• **THE PROBLEM**:
Could the lines from the start of the data through the line with "para exponer a todos los Si..." be set down exactly, with no pictures among them?

• **SOURCE DATA**:
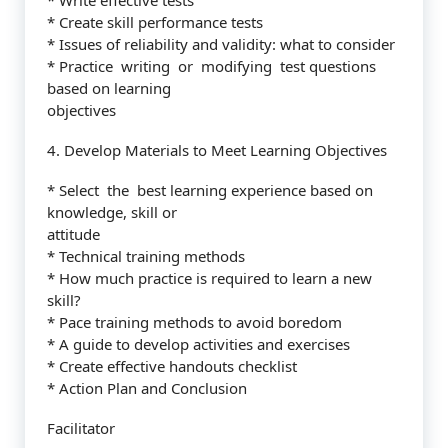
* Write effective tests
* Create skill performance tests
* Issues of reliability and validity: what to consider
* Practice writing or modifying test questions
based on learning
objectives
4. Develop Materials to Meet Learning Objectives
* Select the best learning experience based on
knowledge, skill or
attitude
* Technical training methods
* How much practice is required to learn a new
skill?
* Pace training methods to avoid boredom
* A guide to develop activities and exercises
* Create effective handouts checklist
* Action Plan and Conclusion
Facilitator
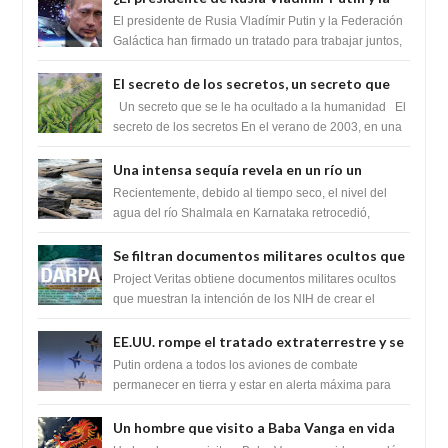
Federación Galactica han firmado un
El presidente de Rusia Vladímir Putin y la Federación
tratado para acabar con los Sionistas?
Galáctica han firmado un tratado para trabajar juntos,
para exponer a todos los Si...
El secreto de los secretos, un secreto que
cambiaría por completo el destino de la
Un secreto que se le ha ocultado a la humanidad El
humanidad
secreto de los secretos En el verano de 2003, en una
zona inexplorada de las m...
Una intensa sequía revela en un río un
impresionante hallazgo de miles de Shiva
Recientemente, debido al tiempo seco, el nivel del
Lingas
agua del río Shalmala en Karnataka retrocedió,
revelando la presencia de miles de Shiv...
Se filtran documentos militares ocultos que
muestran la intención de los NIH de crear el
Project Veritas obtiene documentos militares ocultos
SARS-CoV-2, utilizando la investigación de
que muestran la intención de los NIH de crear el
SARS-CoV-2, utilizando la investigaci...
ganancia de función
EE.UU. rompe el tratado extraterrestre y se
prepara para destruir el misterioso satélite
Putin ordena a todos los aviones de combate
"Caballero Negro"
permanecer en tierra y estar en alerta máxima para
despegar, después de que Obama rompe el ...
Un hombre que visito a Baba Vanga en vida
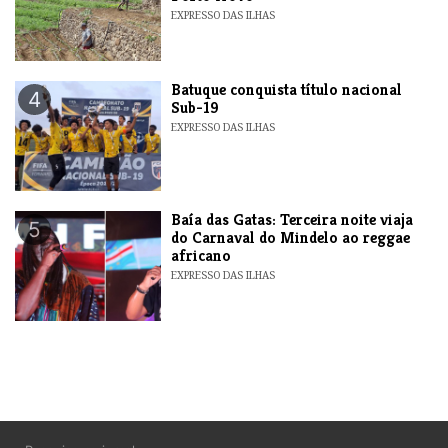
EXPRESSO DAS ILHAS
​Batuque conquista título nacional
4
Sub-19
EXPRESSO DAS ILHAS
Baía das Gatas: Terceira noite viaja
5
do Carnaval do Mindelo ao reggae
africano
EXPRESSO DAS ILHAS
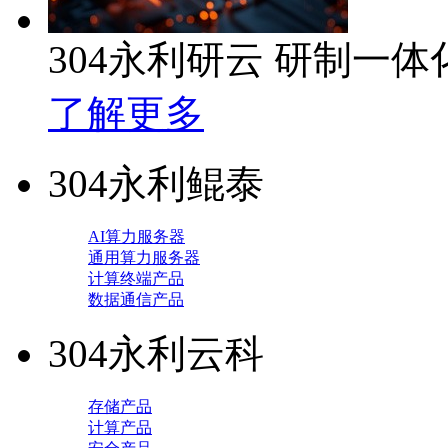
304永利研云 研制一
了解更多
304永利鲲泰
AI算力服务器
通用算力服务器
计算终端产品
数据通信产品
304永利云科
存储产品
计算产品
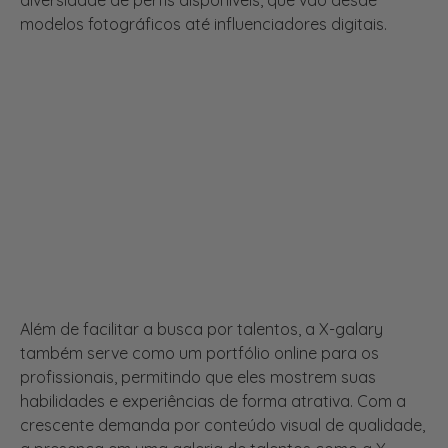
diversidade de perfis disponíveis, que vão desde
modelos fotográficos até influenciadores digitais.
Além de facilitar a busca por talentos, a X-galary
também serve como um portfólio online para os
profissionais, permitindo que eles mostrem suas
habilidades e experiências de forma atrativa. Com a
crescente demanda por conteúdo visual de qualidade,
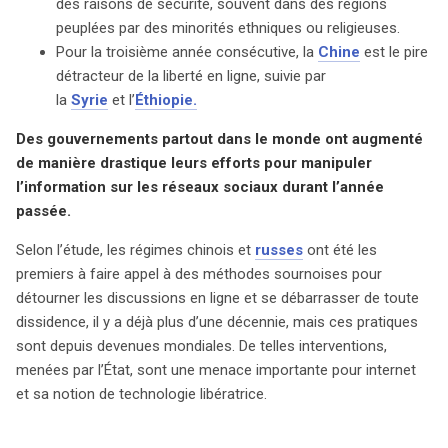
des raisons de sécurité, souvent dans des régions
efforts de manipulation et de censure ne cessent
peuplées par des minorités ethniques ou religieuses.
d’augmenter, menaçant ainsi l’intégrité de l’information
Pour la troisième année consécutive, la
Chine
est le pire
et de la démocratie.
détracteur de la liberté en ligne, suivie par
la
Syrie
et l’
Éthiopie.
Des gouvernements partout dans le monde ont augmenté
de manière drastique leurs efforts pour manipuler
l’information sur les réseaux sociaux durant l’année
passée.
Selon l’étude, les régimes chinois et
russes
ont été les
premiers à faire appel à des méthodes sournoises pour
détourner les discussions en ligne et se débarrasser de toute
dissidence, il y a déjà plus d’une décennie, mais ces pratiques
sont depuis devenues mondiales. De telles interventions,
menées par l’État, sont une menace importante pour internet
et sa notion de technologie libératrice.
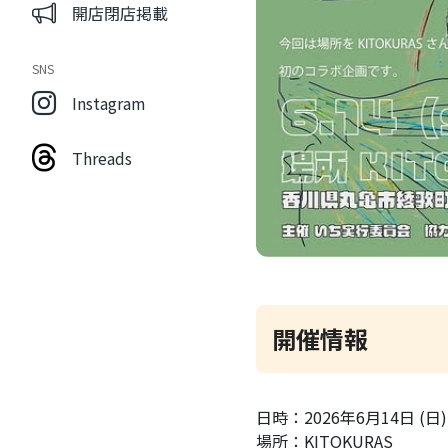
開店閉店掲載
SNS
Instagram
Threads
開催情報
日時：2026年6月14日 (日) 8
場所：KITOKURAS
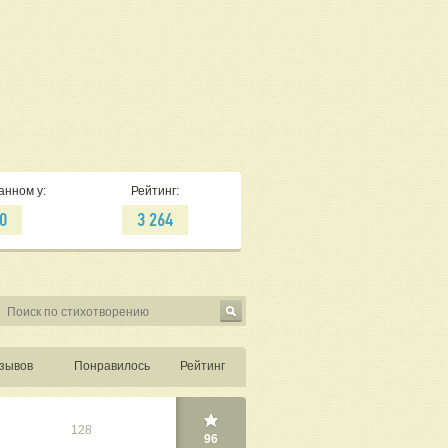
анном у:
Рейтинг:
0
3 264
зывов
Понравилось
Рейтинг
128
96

• **ANSWER TO THIS EXERCISE**:
* Write effective tests
* Create skill performance tests
* Issues of reliability and validity: what to consider
* Practice writing or modifying test questions
based on learning
objectives
4. Develop Materials to Meet Learning Objectives
* Select the best learning experience based on
knowledge, skill or
attitude
* Technical training methods
* How much practice is required to learn a new
skill?
* Pace training methods to avoid boredom
* A guide to develop activities and exercises
* Create effective handouts checklist
* Action Plan and Conclusion
Facilitator
Federación Galactica han firmado un
El presidente de Rusia Vladímir Putin y la Federación
tratado para acabar con los Sionistas?
Galáctica han firmado un tratado para trabajar juntos,
para exponer a todos los Si...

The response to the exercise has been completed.